Year	Market Size (USD)	NVIDIA Share
2024	$87B	~88%
2025	$140B	~85%
2026E	$195B	~82%
2027E	~$250B	~78%

NVIDIA's market share erosion is gradual and happening at a time when the overall market is growing rapidly — meaning NVIDIA's absolute revenue continues to grow even as AMD, Intel (Gaudi 3), and custom silicon (Google TPUs, Amazon Trainium, Meta MTIA) take incremental share.

Custom silicon from hyperscalers deserves attention. Google's TPU v5e and Meta's MTIA 2 are optimized for specific inference workloads at a cost efficiency that commercial GPUs can't match for those specific use cases. However, these are purpose-built for internal workloads; they're not available to third parties and don't compete in the general-purpose GPU market.

What Developers Should Actually Do

If you're building on top of cloud AI APIs, Blackwell's existence matters primarily because it enables the compute capacity that will drive down inference costs over time. The improvements in H100 → Blackwell translate into better price-performance on the cloud services you're already using.

If you're doing your own model training or inference at scale, here's a practical guide to Blackwell access:

Cloud GPU access (near-term):

AWS: P5e instances (B200-based) in limited availability
Azure: ND B200 v5 series in preview
Google Cloud: A4 instances (Blackwell-based) in select regions
CoreWeave, Lambda, Vast.ai: B200 and B100 availability with shorter wait times than hyperscalers

On-premises (longer-term):

DGX B200 server: 8x B200, single-server configuration for medium-scale work
HGX B200 (OEM): Dell PowerEdge, HPE ProLiant, Supermicro configurations
GB200 NVL72: Requires dedicated power and cooling infrastructure, suitable only for serious compute operators

Framework support: CUDA 12.5+ is required for full Blackwell feature support.
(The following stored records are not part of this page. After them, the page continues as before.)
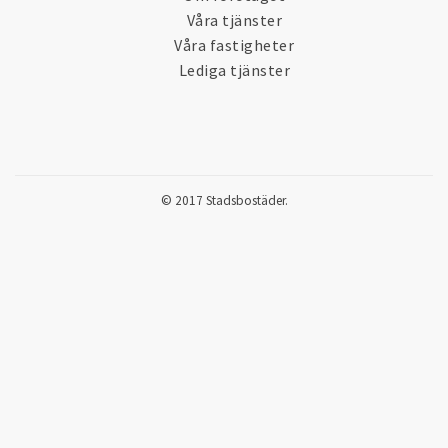
Våra tjänster
Våra fastigheter
Lediga tjänster
© 2017 Stadsbostäder.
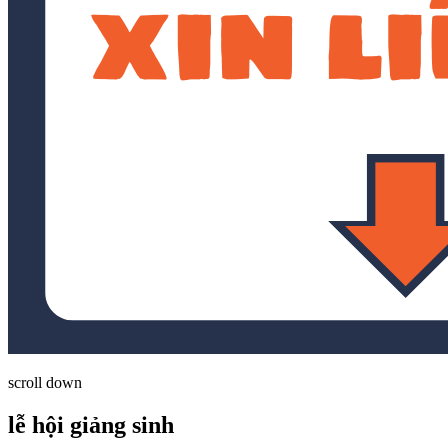
scroll down
lễ hội giảng sinh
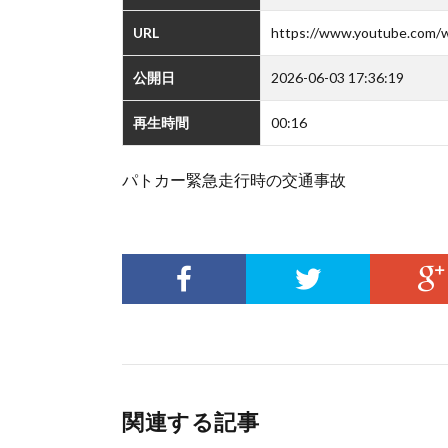
URL
https://www.youtube.com/
公開日
2026-06-03 17:36:19
再生時間
00:16
パトカー緊急走行時の交通事故
関連する記事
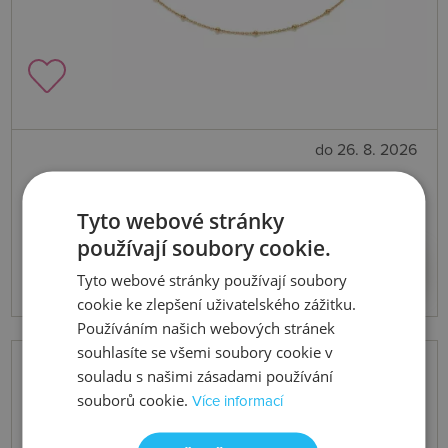
do 26. 8. 2026
Stříbrný pozlacený řetízek x Jac
Tyto webové stránky
Jossa Embrace CH098
používají soubory cookie.
1417 Kč
Koupit
Tyto webové stránky používají soubory
cookie ke zlepšení uživatelského zážitku.
Používáním našich webových stránek
souhlasíte se všemi soubory cookie v
souladu s našimi zásadami používání
souborů cookie.
Více informací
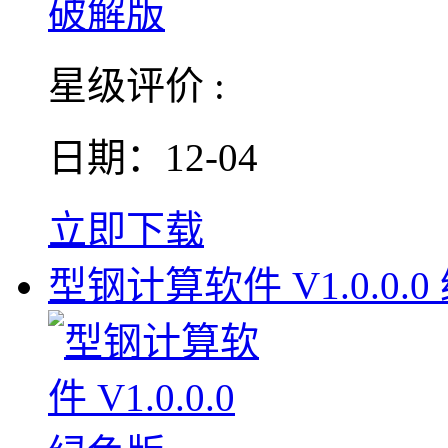
星级评价 :
日期：12-04
立即下载
型钢计算软件 V1.0.0.0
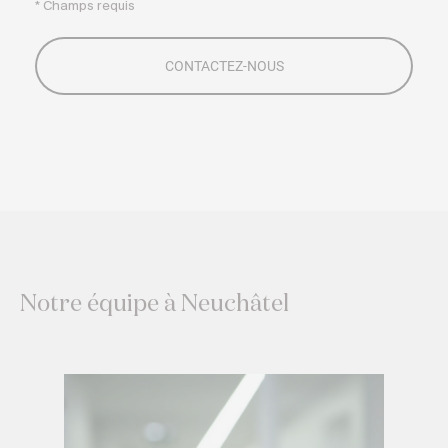
* Champs requis
Notre équipe à Neuchâtel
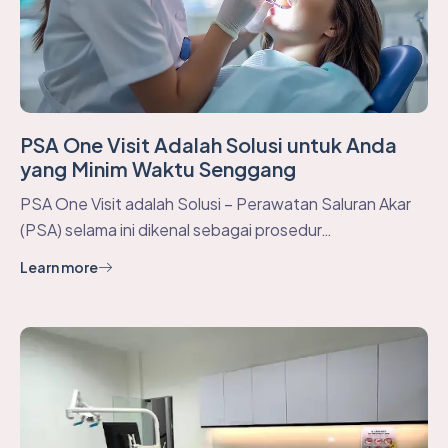
PSA One Visit Adalah Solusi untuk Anda
yang Minim Waktu Senggang
PSA One Visit adalah Solusi – Perawatan Saluran Akar
(PSA) selama ini dikenal sebagai prosedur…
Learn more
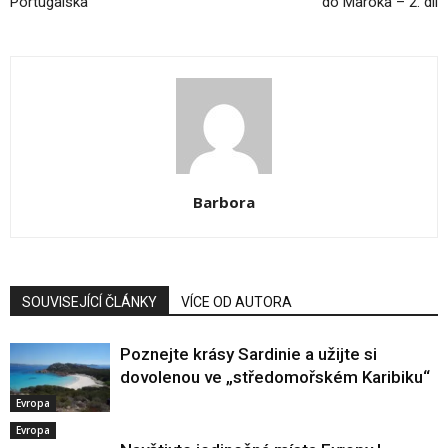
Portugalska
do Maroka – 2. díl
Barbora
SOUVISEJÍCÍ ČLÁNKY
VÍCE OD AUTORA
Poznejte krásy Sardinie a užijte si
dovolenou ve „středomořském Karibiku“
Evropa
Evropa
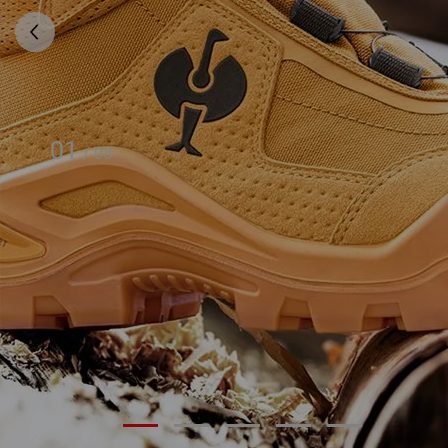
01
/
05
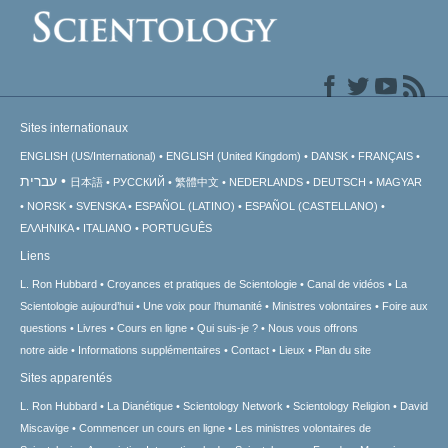
Sites internationaux
ENGLISH (US/International)
ENGLISH (United Kingdom)
DANSK
FRANÇAIS
עברית
日本語
РУССКИЙ
繁體中文
NEDERLANDS
DEUTSCH
MAGYAR
NORSK
SVENSKA
ESPAÑOL (LATINO)
ESPAÑOL (CASTELLANO)
ΕΛΛΗΝΙΚA
ITALIANO
PORTUGUÊS
Liens
L. Ron Hubbard
Croyances et pratiques de Scientologie
Canal de vidéos
La
Scientologie aujourd’hui
Une voix pour l’humanité
Ministres volontaires
Foire aux
questions
Livres
Cours en ligne
Qui suis-je ?
Nous vous offrons
notre aide
Informations supplémentaires
Contact
Lieux
Plan du site
Sites apparentés
L. Ron Hubbard
La Dianétique
Scientology Network
Scientology Religion
David
Miscavige
Commencer un cours en ligne
Les ministres volontaires de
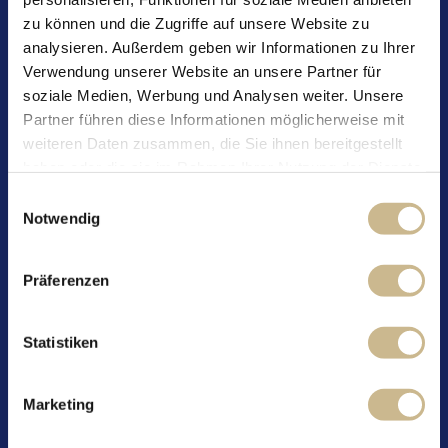
zu können und die Zugriffe auf unsere Website zu
analysieren. Außerdem geben wir Informationen zu Ihrer
Verwendung unserer Website an unsere Partner für
soziale Medien, Werbung und Analysen weiter. Unsere
Partner führen diese Informationen möglicherweise mit
Saftig-süsse und höchst aromatische Pfirsiche
weiteren Daten zusammen, die Sie ihnen bereitgestellt
vereinen wir mit der spritzigen, frischen Maracuja – für
haben oder die sie im Rahmen Ihrer Nutzung der Dienste
ein unvergleichlich beeindruckendes
gesammelt haben.
Einwilligungsauswahl
Geschmackserlebnis.
Notwendig
Fruchtaufstrich mit 55 % Fruchtanteil
Präferenzen
Glasinhalt: 250 g
Nährwertangaben pro 100 g
Statistiken
Energie: 830 kJ / 195 kcal
Fett: 0.1 g
Marketing
davon gesättigte Fettsäuren: 0 g
Kohlenhydrate: 47.4 g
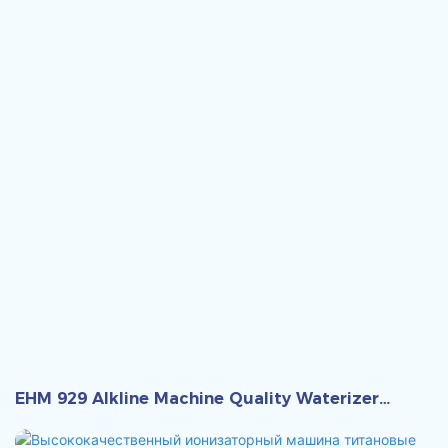
EHM 929 Alkline Machine Quality Waterizer
Ionizer.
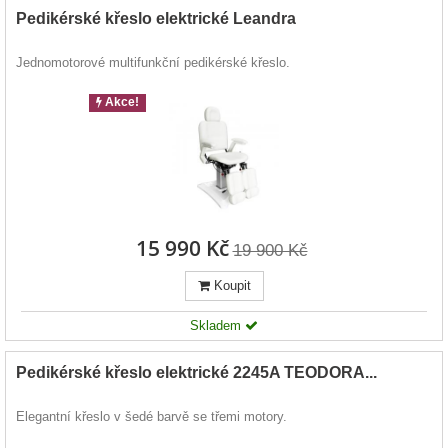
Pedikérské křeslo elektrické Leandra
Jednomotorové multifunkční pedikérské křeslo.
Akce!
15 990 Kč
19 900 Kč
Koupit
Skladem
Pedikérské křeslo elektrické 2245A TEODORA...
Elegantní křeslo v šedé barvě se třemi motory.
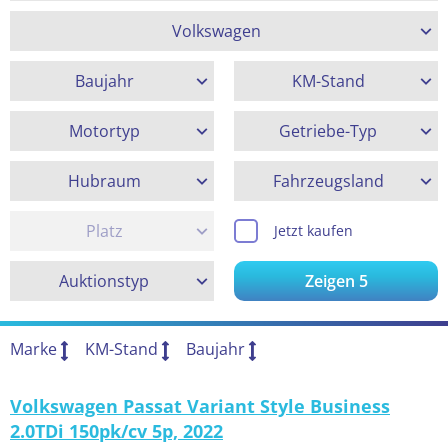
Volkswagen
Baujahr
KM-Stand
Motortyp
Getriebe-Typ
Hubraum
Fahrzeugsland
Platz
Jetzt kaufen
Auktionstyp
Zeigen
5
Marke
KM-Stand
Baujahr
Volkswagen Passat Variant Style Business
2.0TDi 150pk/cv 5p, 2022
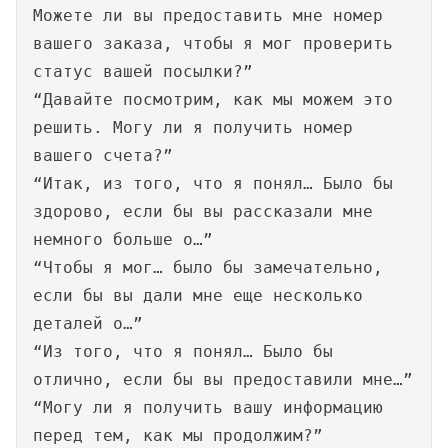
Можете ли вы предоставить мне номер
вашего заказа, чтобы я мог проверить
статус вашей посылки?”
“Давайте посмотрим, как мы можем это
решить. Могу ли я получить номер
вашего счета?”
“Итак, из того, что я понял… Было бы
здорово, если бы вы рассказали мне
немного больше о…”
“Чтобы я мог… было бы замечательно,
если бы вы дали мне еще несколько
деталей о…”
“Из того, что я понял… Было бы
отлично, если бы вы предоставили мне…”
“Могу ли я получить вашу информацию
перед тем, как мы продолжим?”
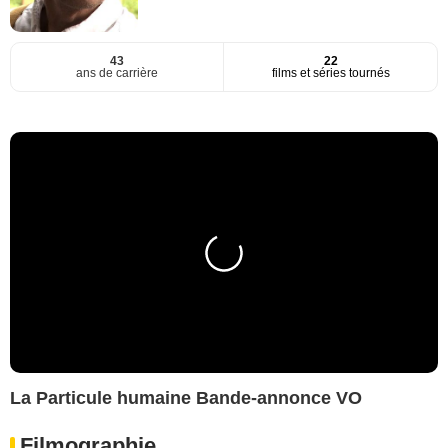
43
22
ans de carrière
films et séries tournés
La Particule humaine Bande-annonce VO
Filmographie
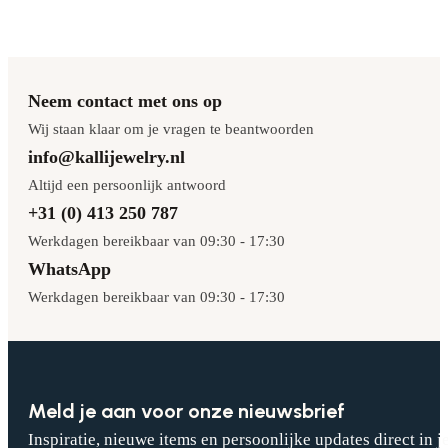
Neem contact met ons op
Wij staan klaar om je vragen te beantwoorden
info@kallijewelry.nl
Altijd een persoonlijk antwoord
+31 (0) 413 250 787
Werkdagen bereikbaar van 09:30 - 17:30
WhatsApp
Werkdagen bereikbaar van 09:30 - 17:30
Meld je aan voor onze nieuwsbrief
Inspiratie, nieuwe items en persoonlijke updates direct in j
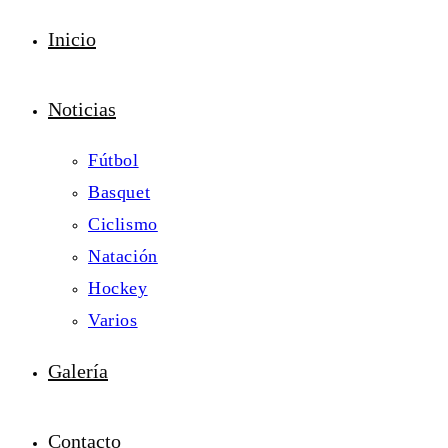
Inicio
Noticias
Fútbol
Basquet
Ciclismo
Natación
Hockey
Varios
Galería
Contacto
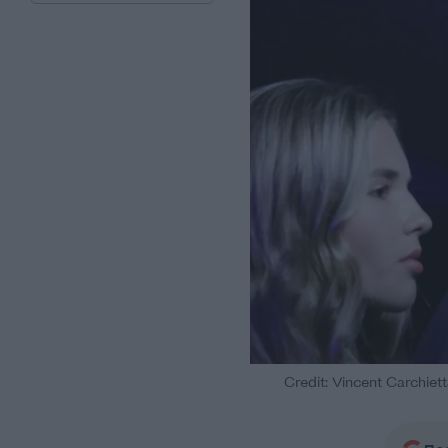
Credit: Vincent Carchiet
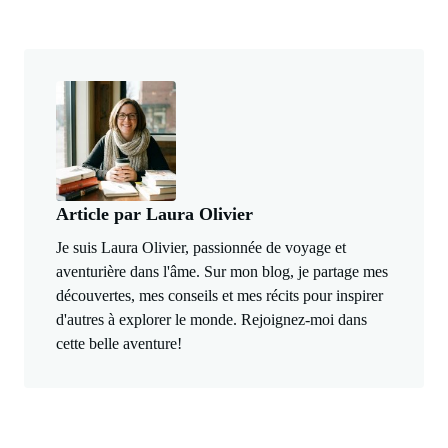
Article par Laura Olivier
Je suis Laura Olivier, passionnée de voyage et
aventurière dans l'âme. Sur mon blog, je partage mes
découvertes, mes conseils et mes récits pour inspirer
d'autres à explorer le monde. Rejoignez-moi dans
cette belle aventure!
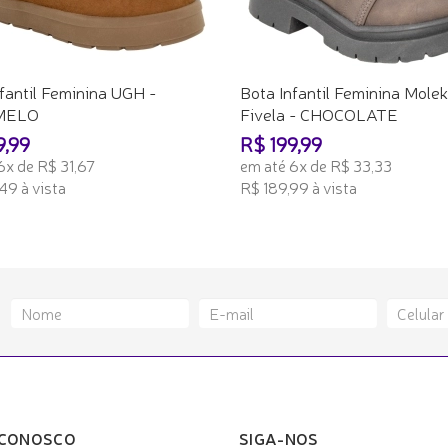
fantil Feminina UGH -
Bota Infantil Feminina Mole
MELO
Fivela - CHOCOLATE
9,99
R$ 199,99
6x de R$ 31,67
em até 6x de R$ 33,33
49 à vista
R$ 189,99 à vista
ONAR AO CARRINHO
ADICIONAR AO CARRINHO
 CONOSCO
SIGA-NOS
PyTorch 2.4+ includes Blackwell-specific optimizations. JAX and TensorFlow support is available. NVIDIA's TensorRT-LLM inference library has been optimized for Blackwell and is the recommended path for production LLM inference on NVIDIA hardware.

Blackwell is not a product cycle you can ignore if you're serious about AI infrastructure. The performance improvements are genuine, the ecosystem is maturing rapidly, and the cloud availability path — while constrained — is opening up. Plan your access strategy now; the wait times are real and they affect your competitive timeline.

Pricing information reflects market estimates as of Q1 2026. Specifications reflect publicly announced figures. Supply and availability change frequently; verify current availability with vendors.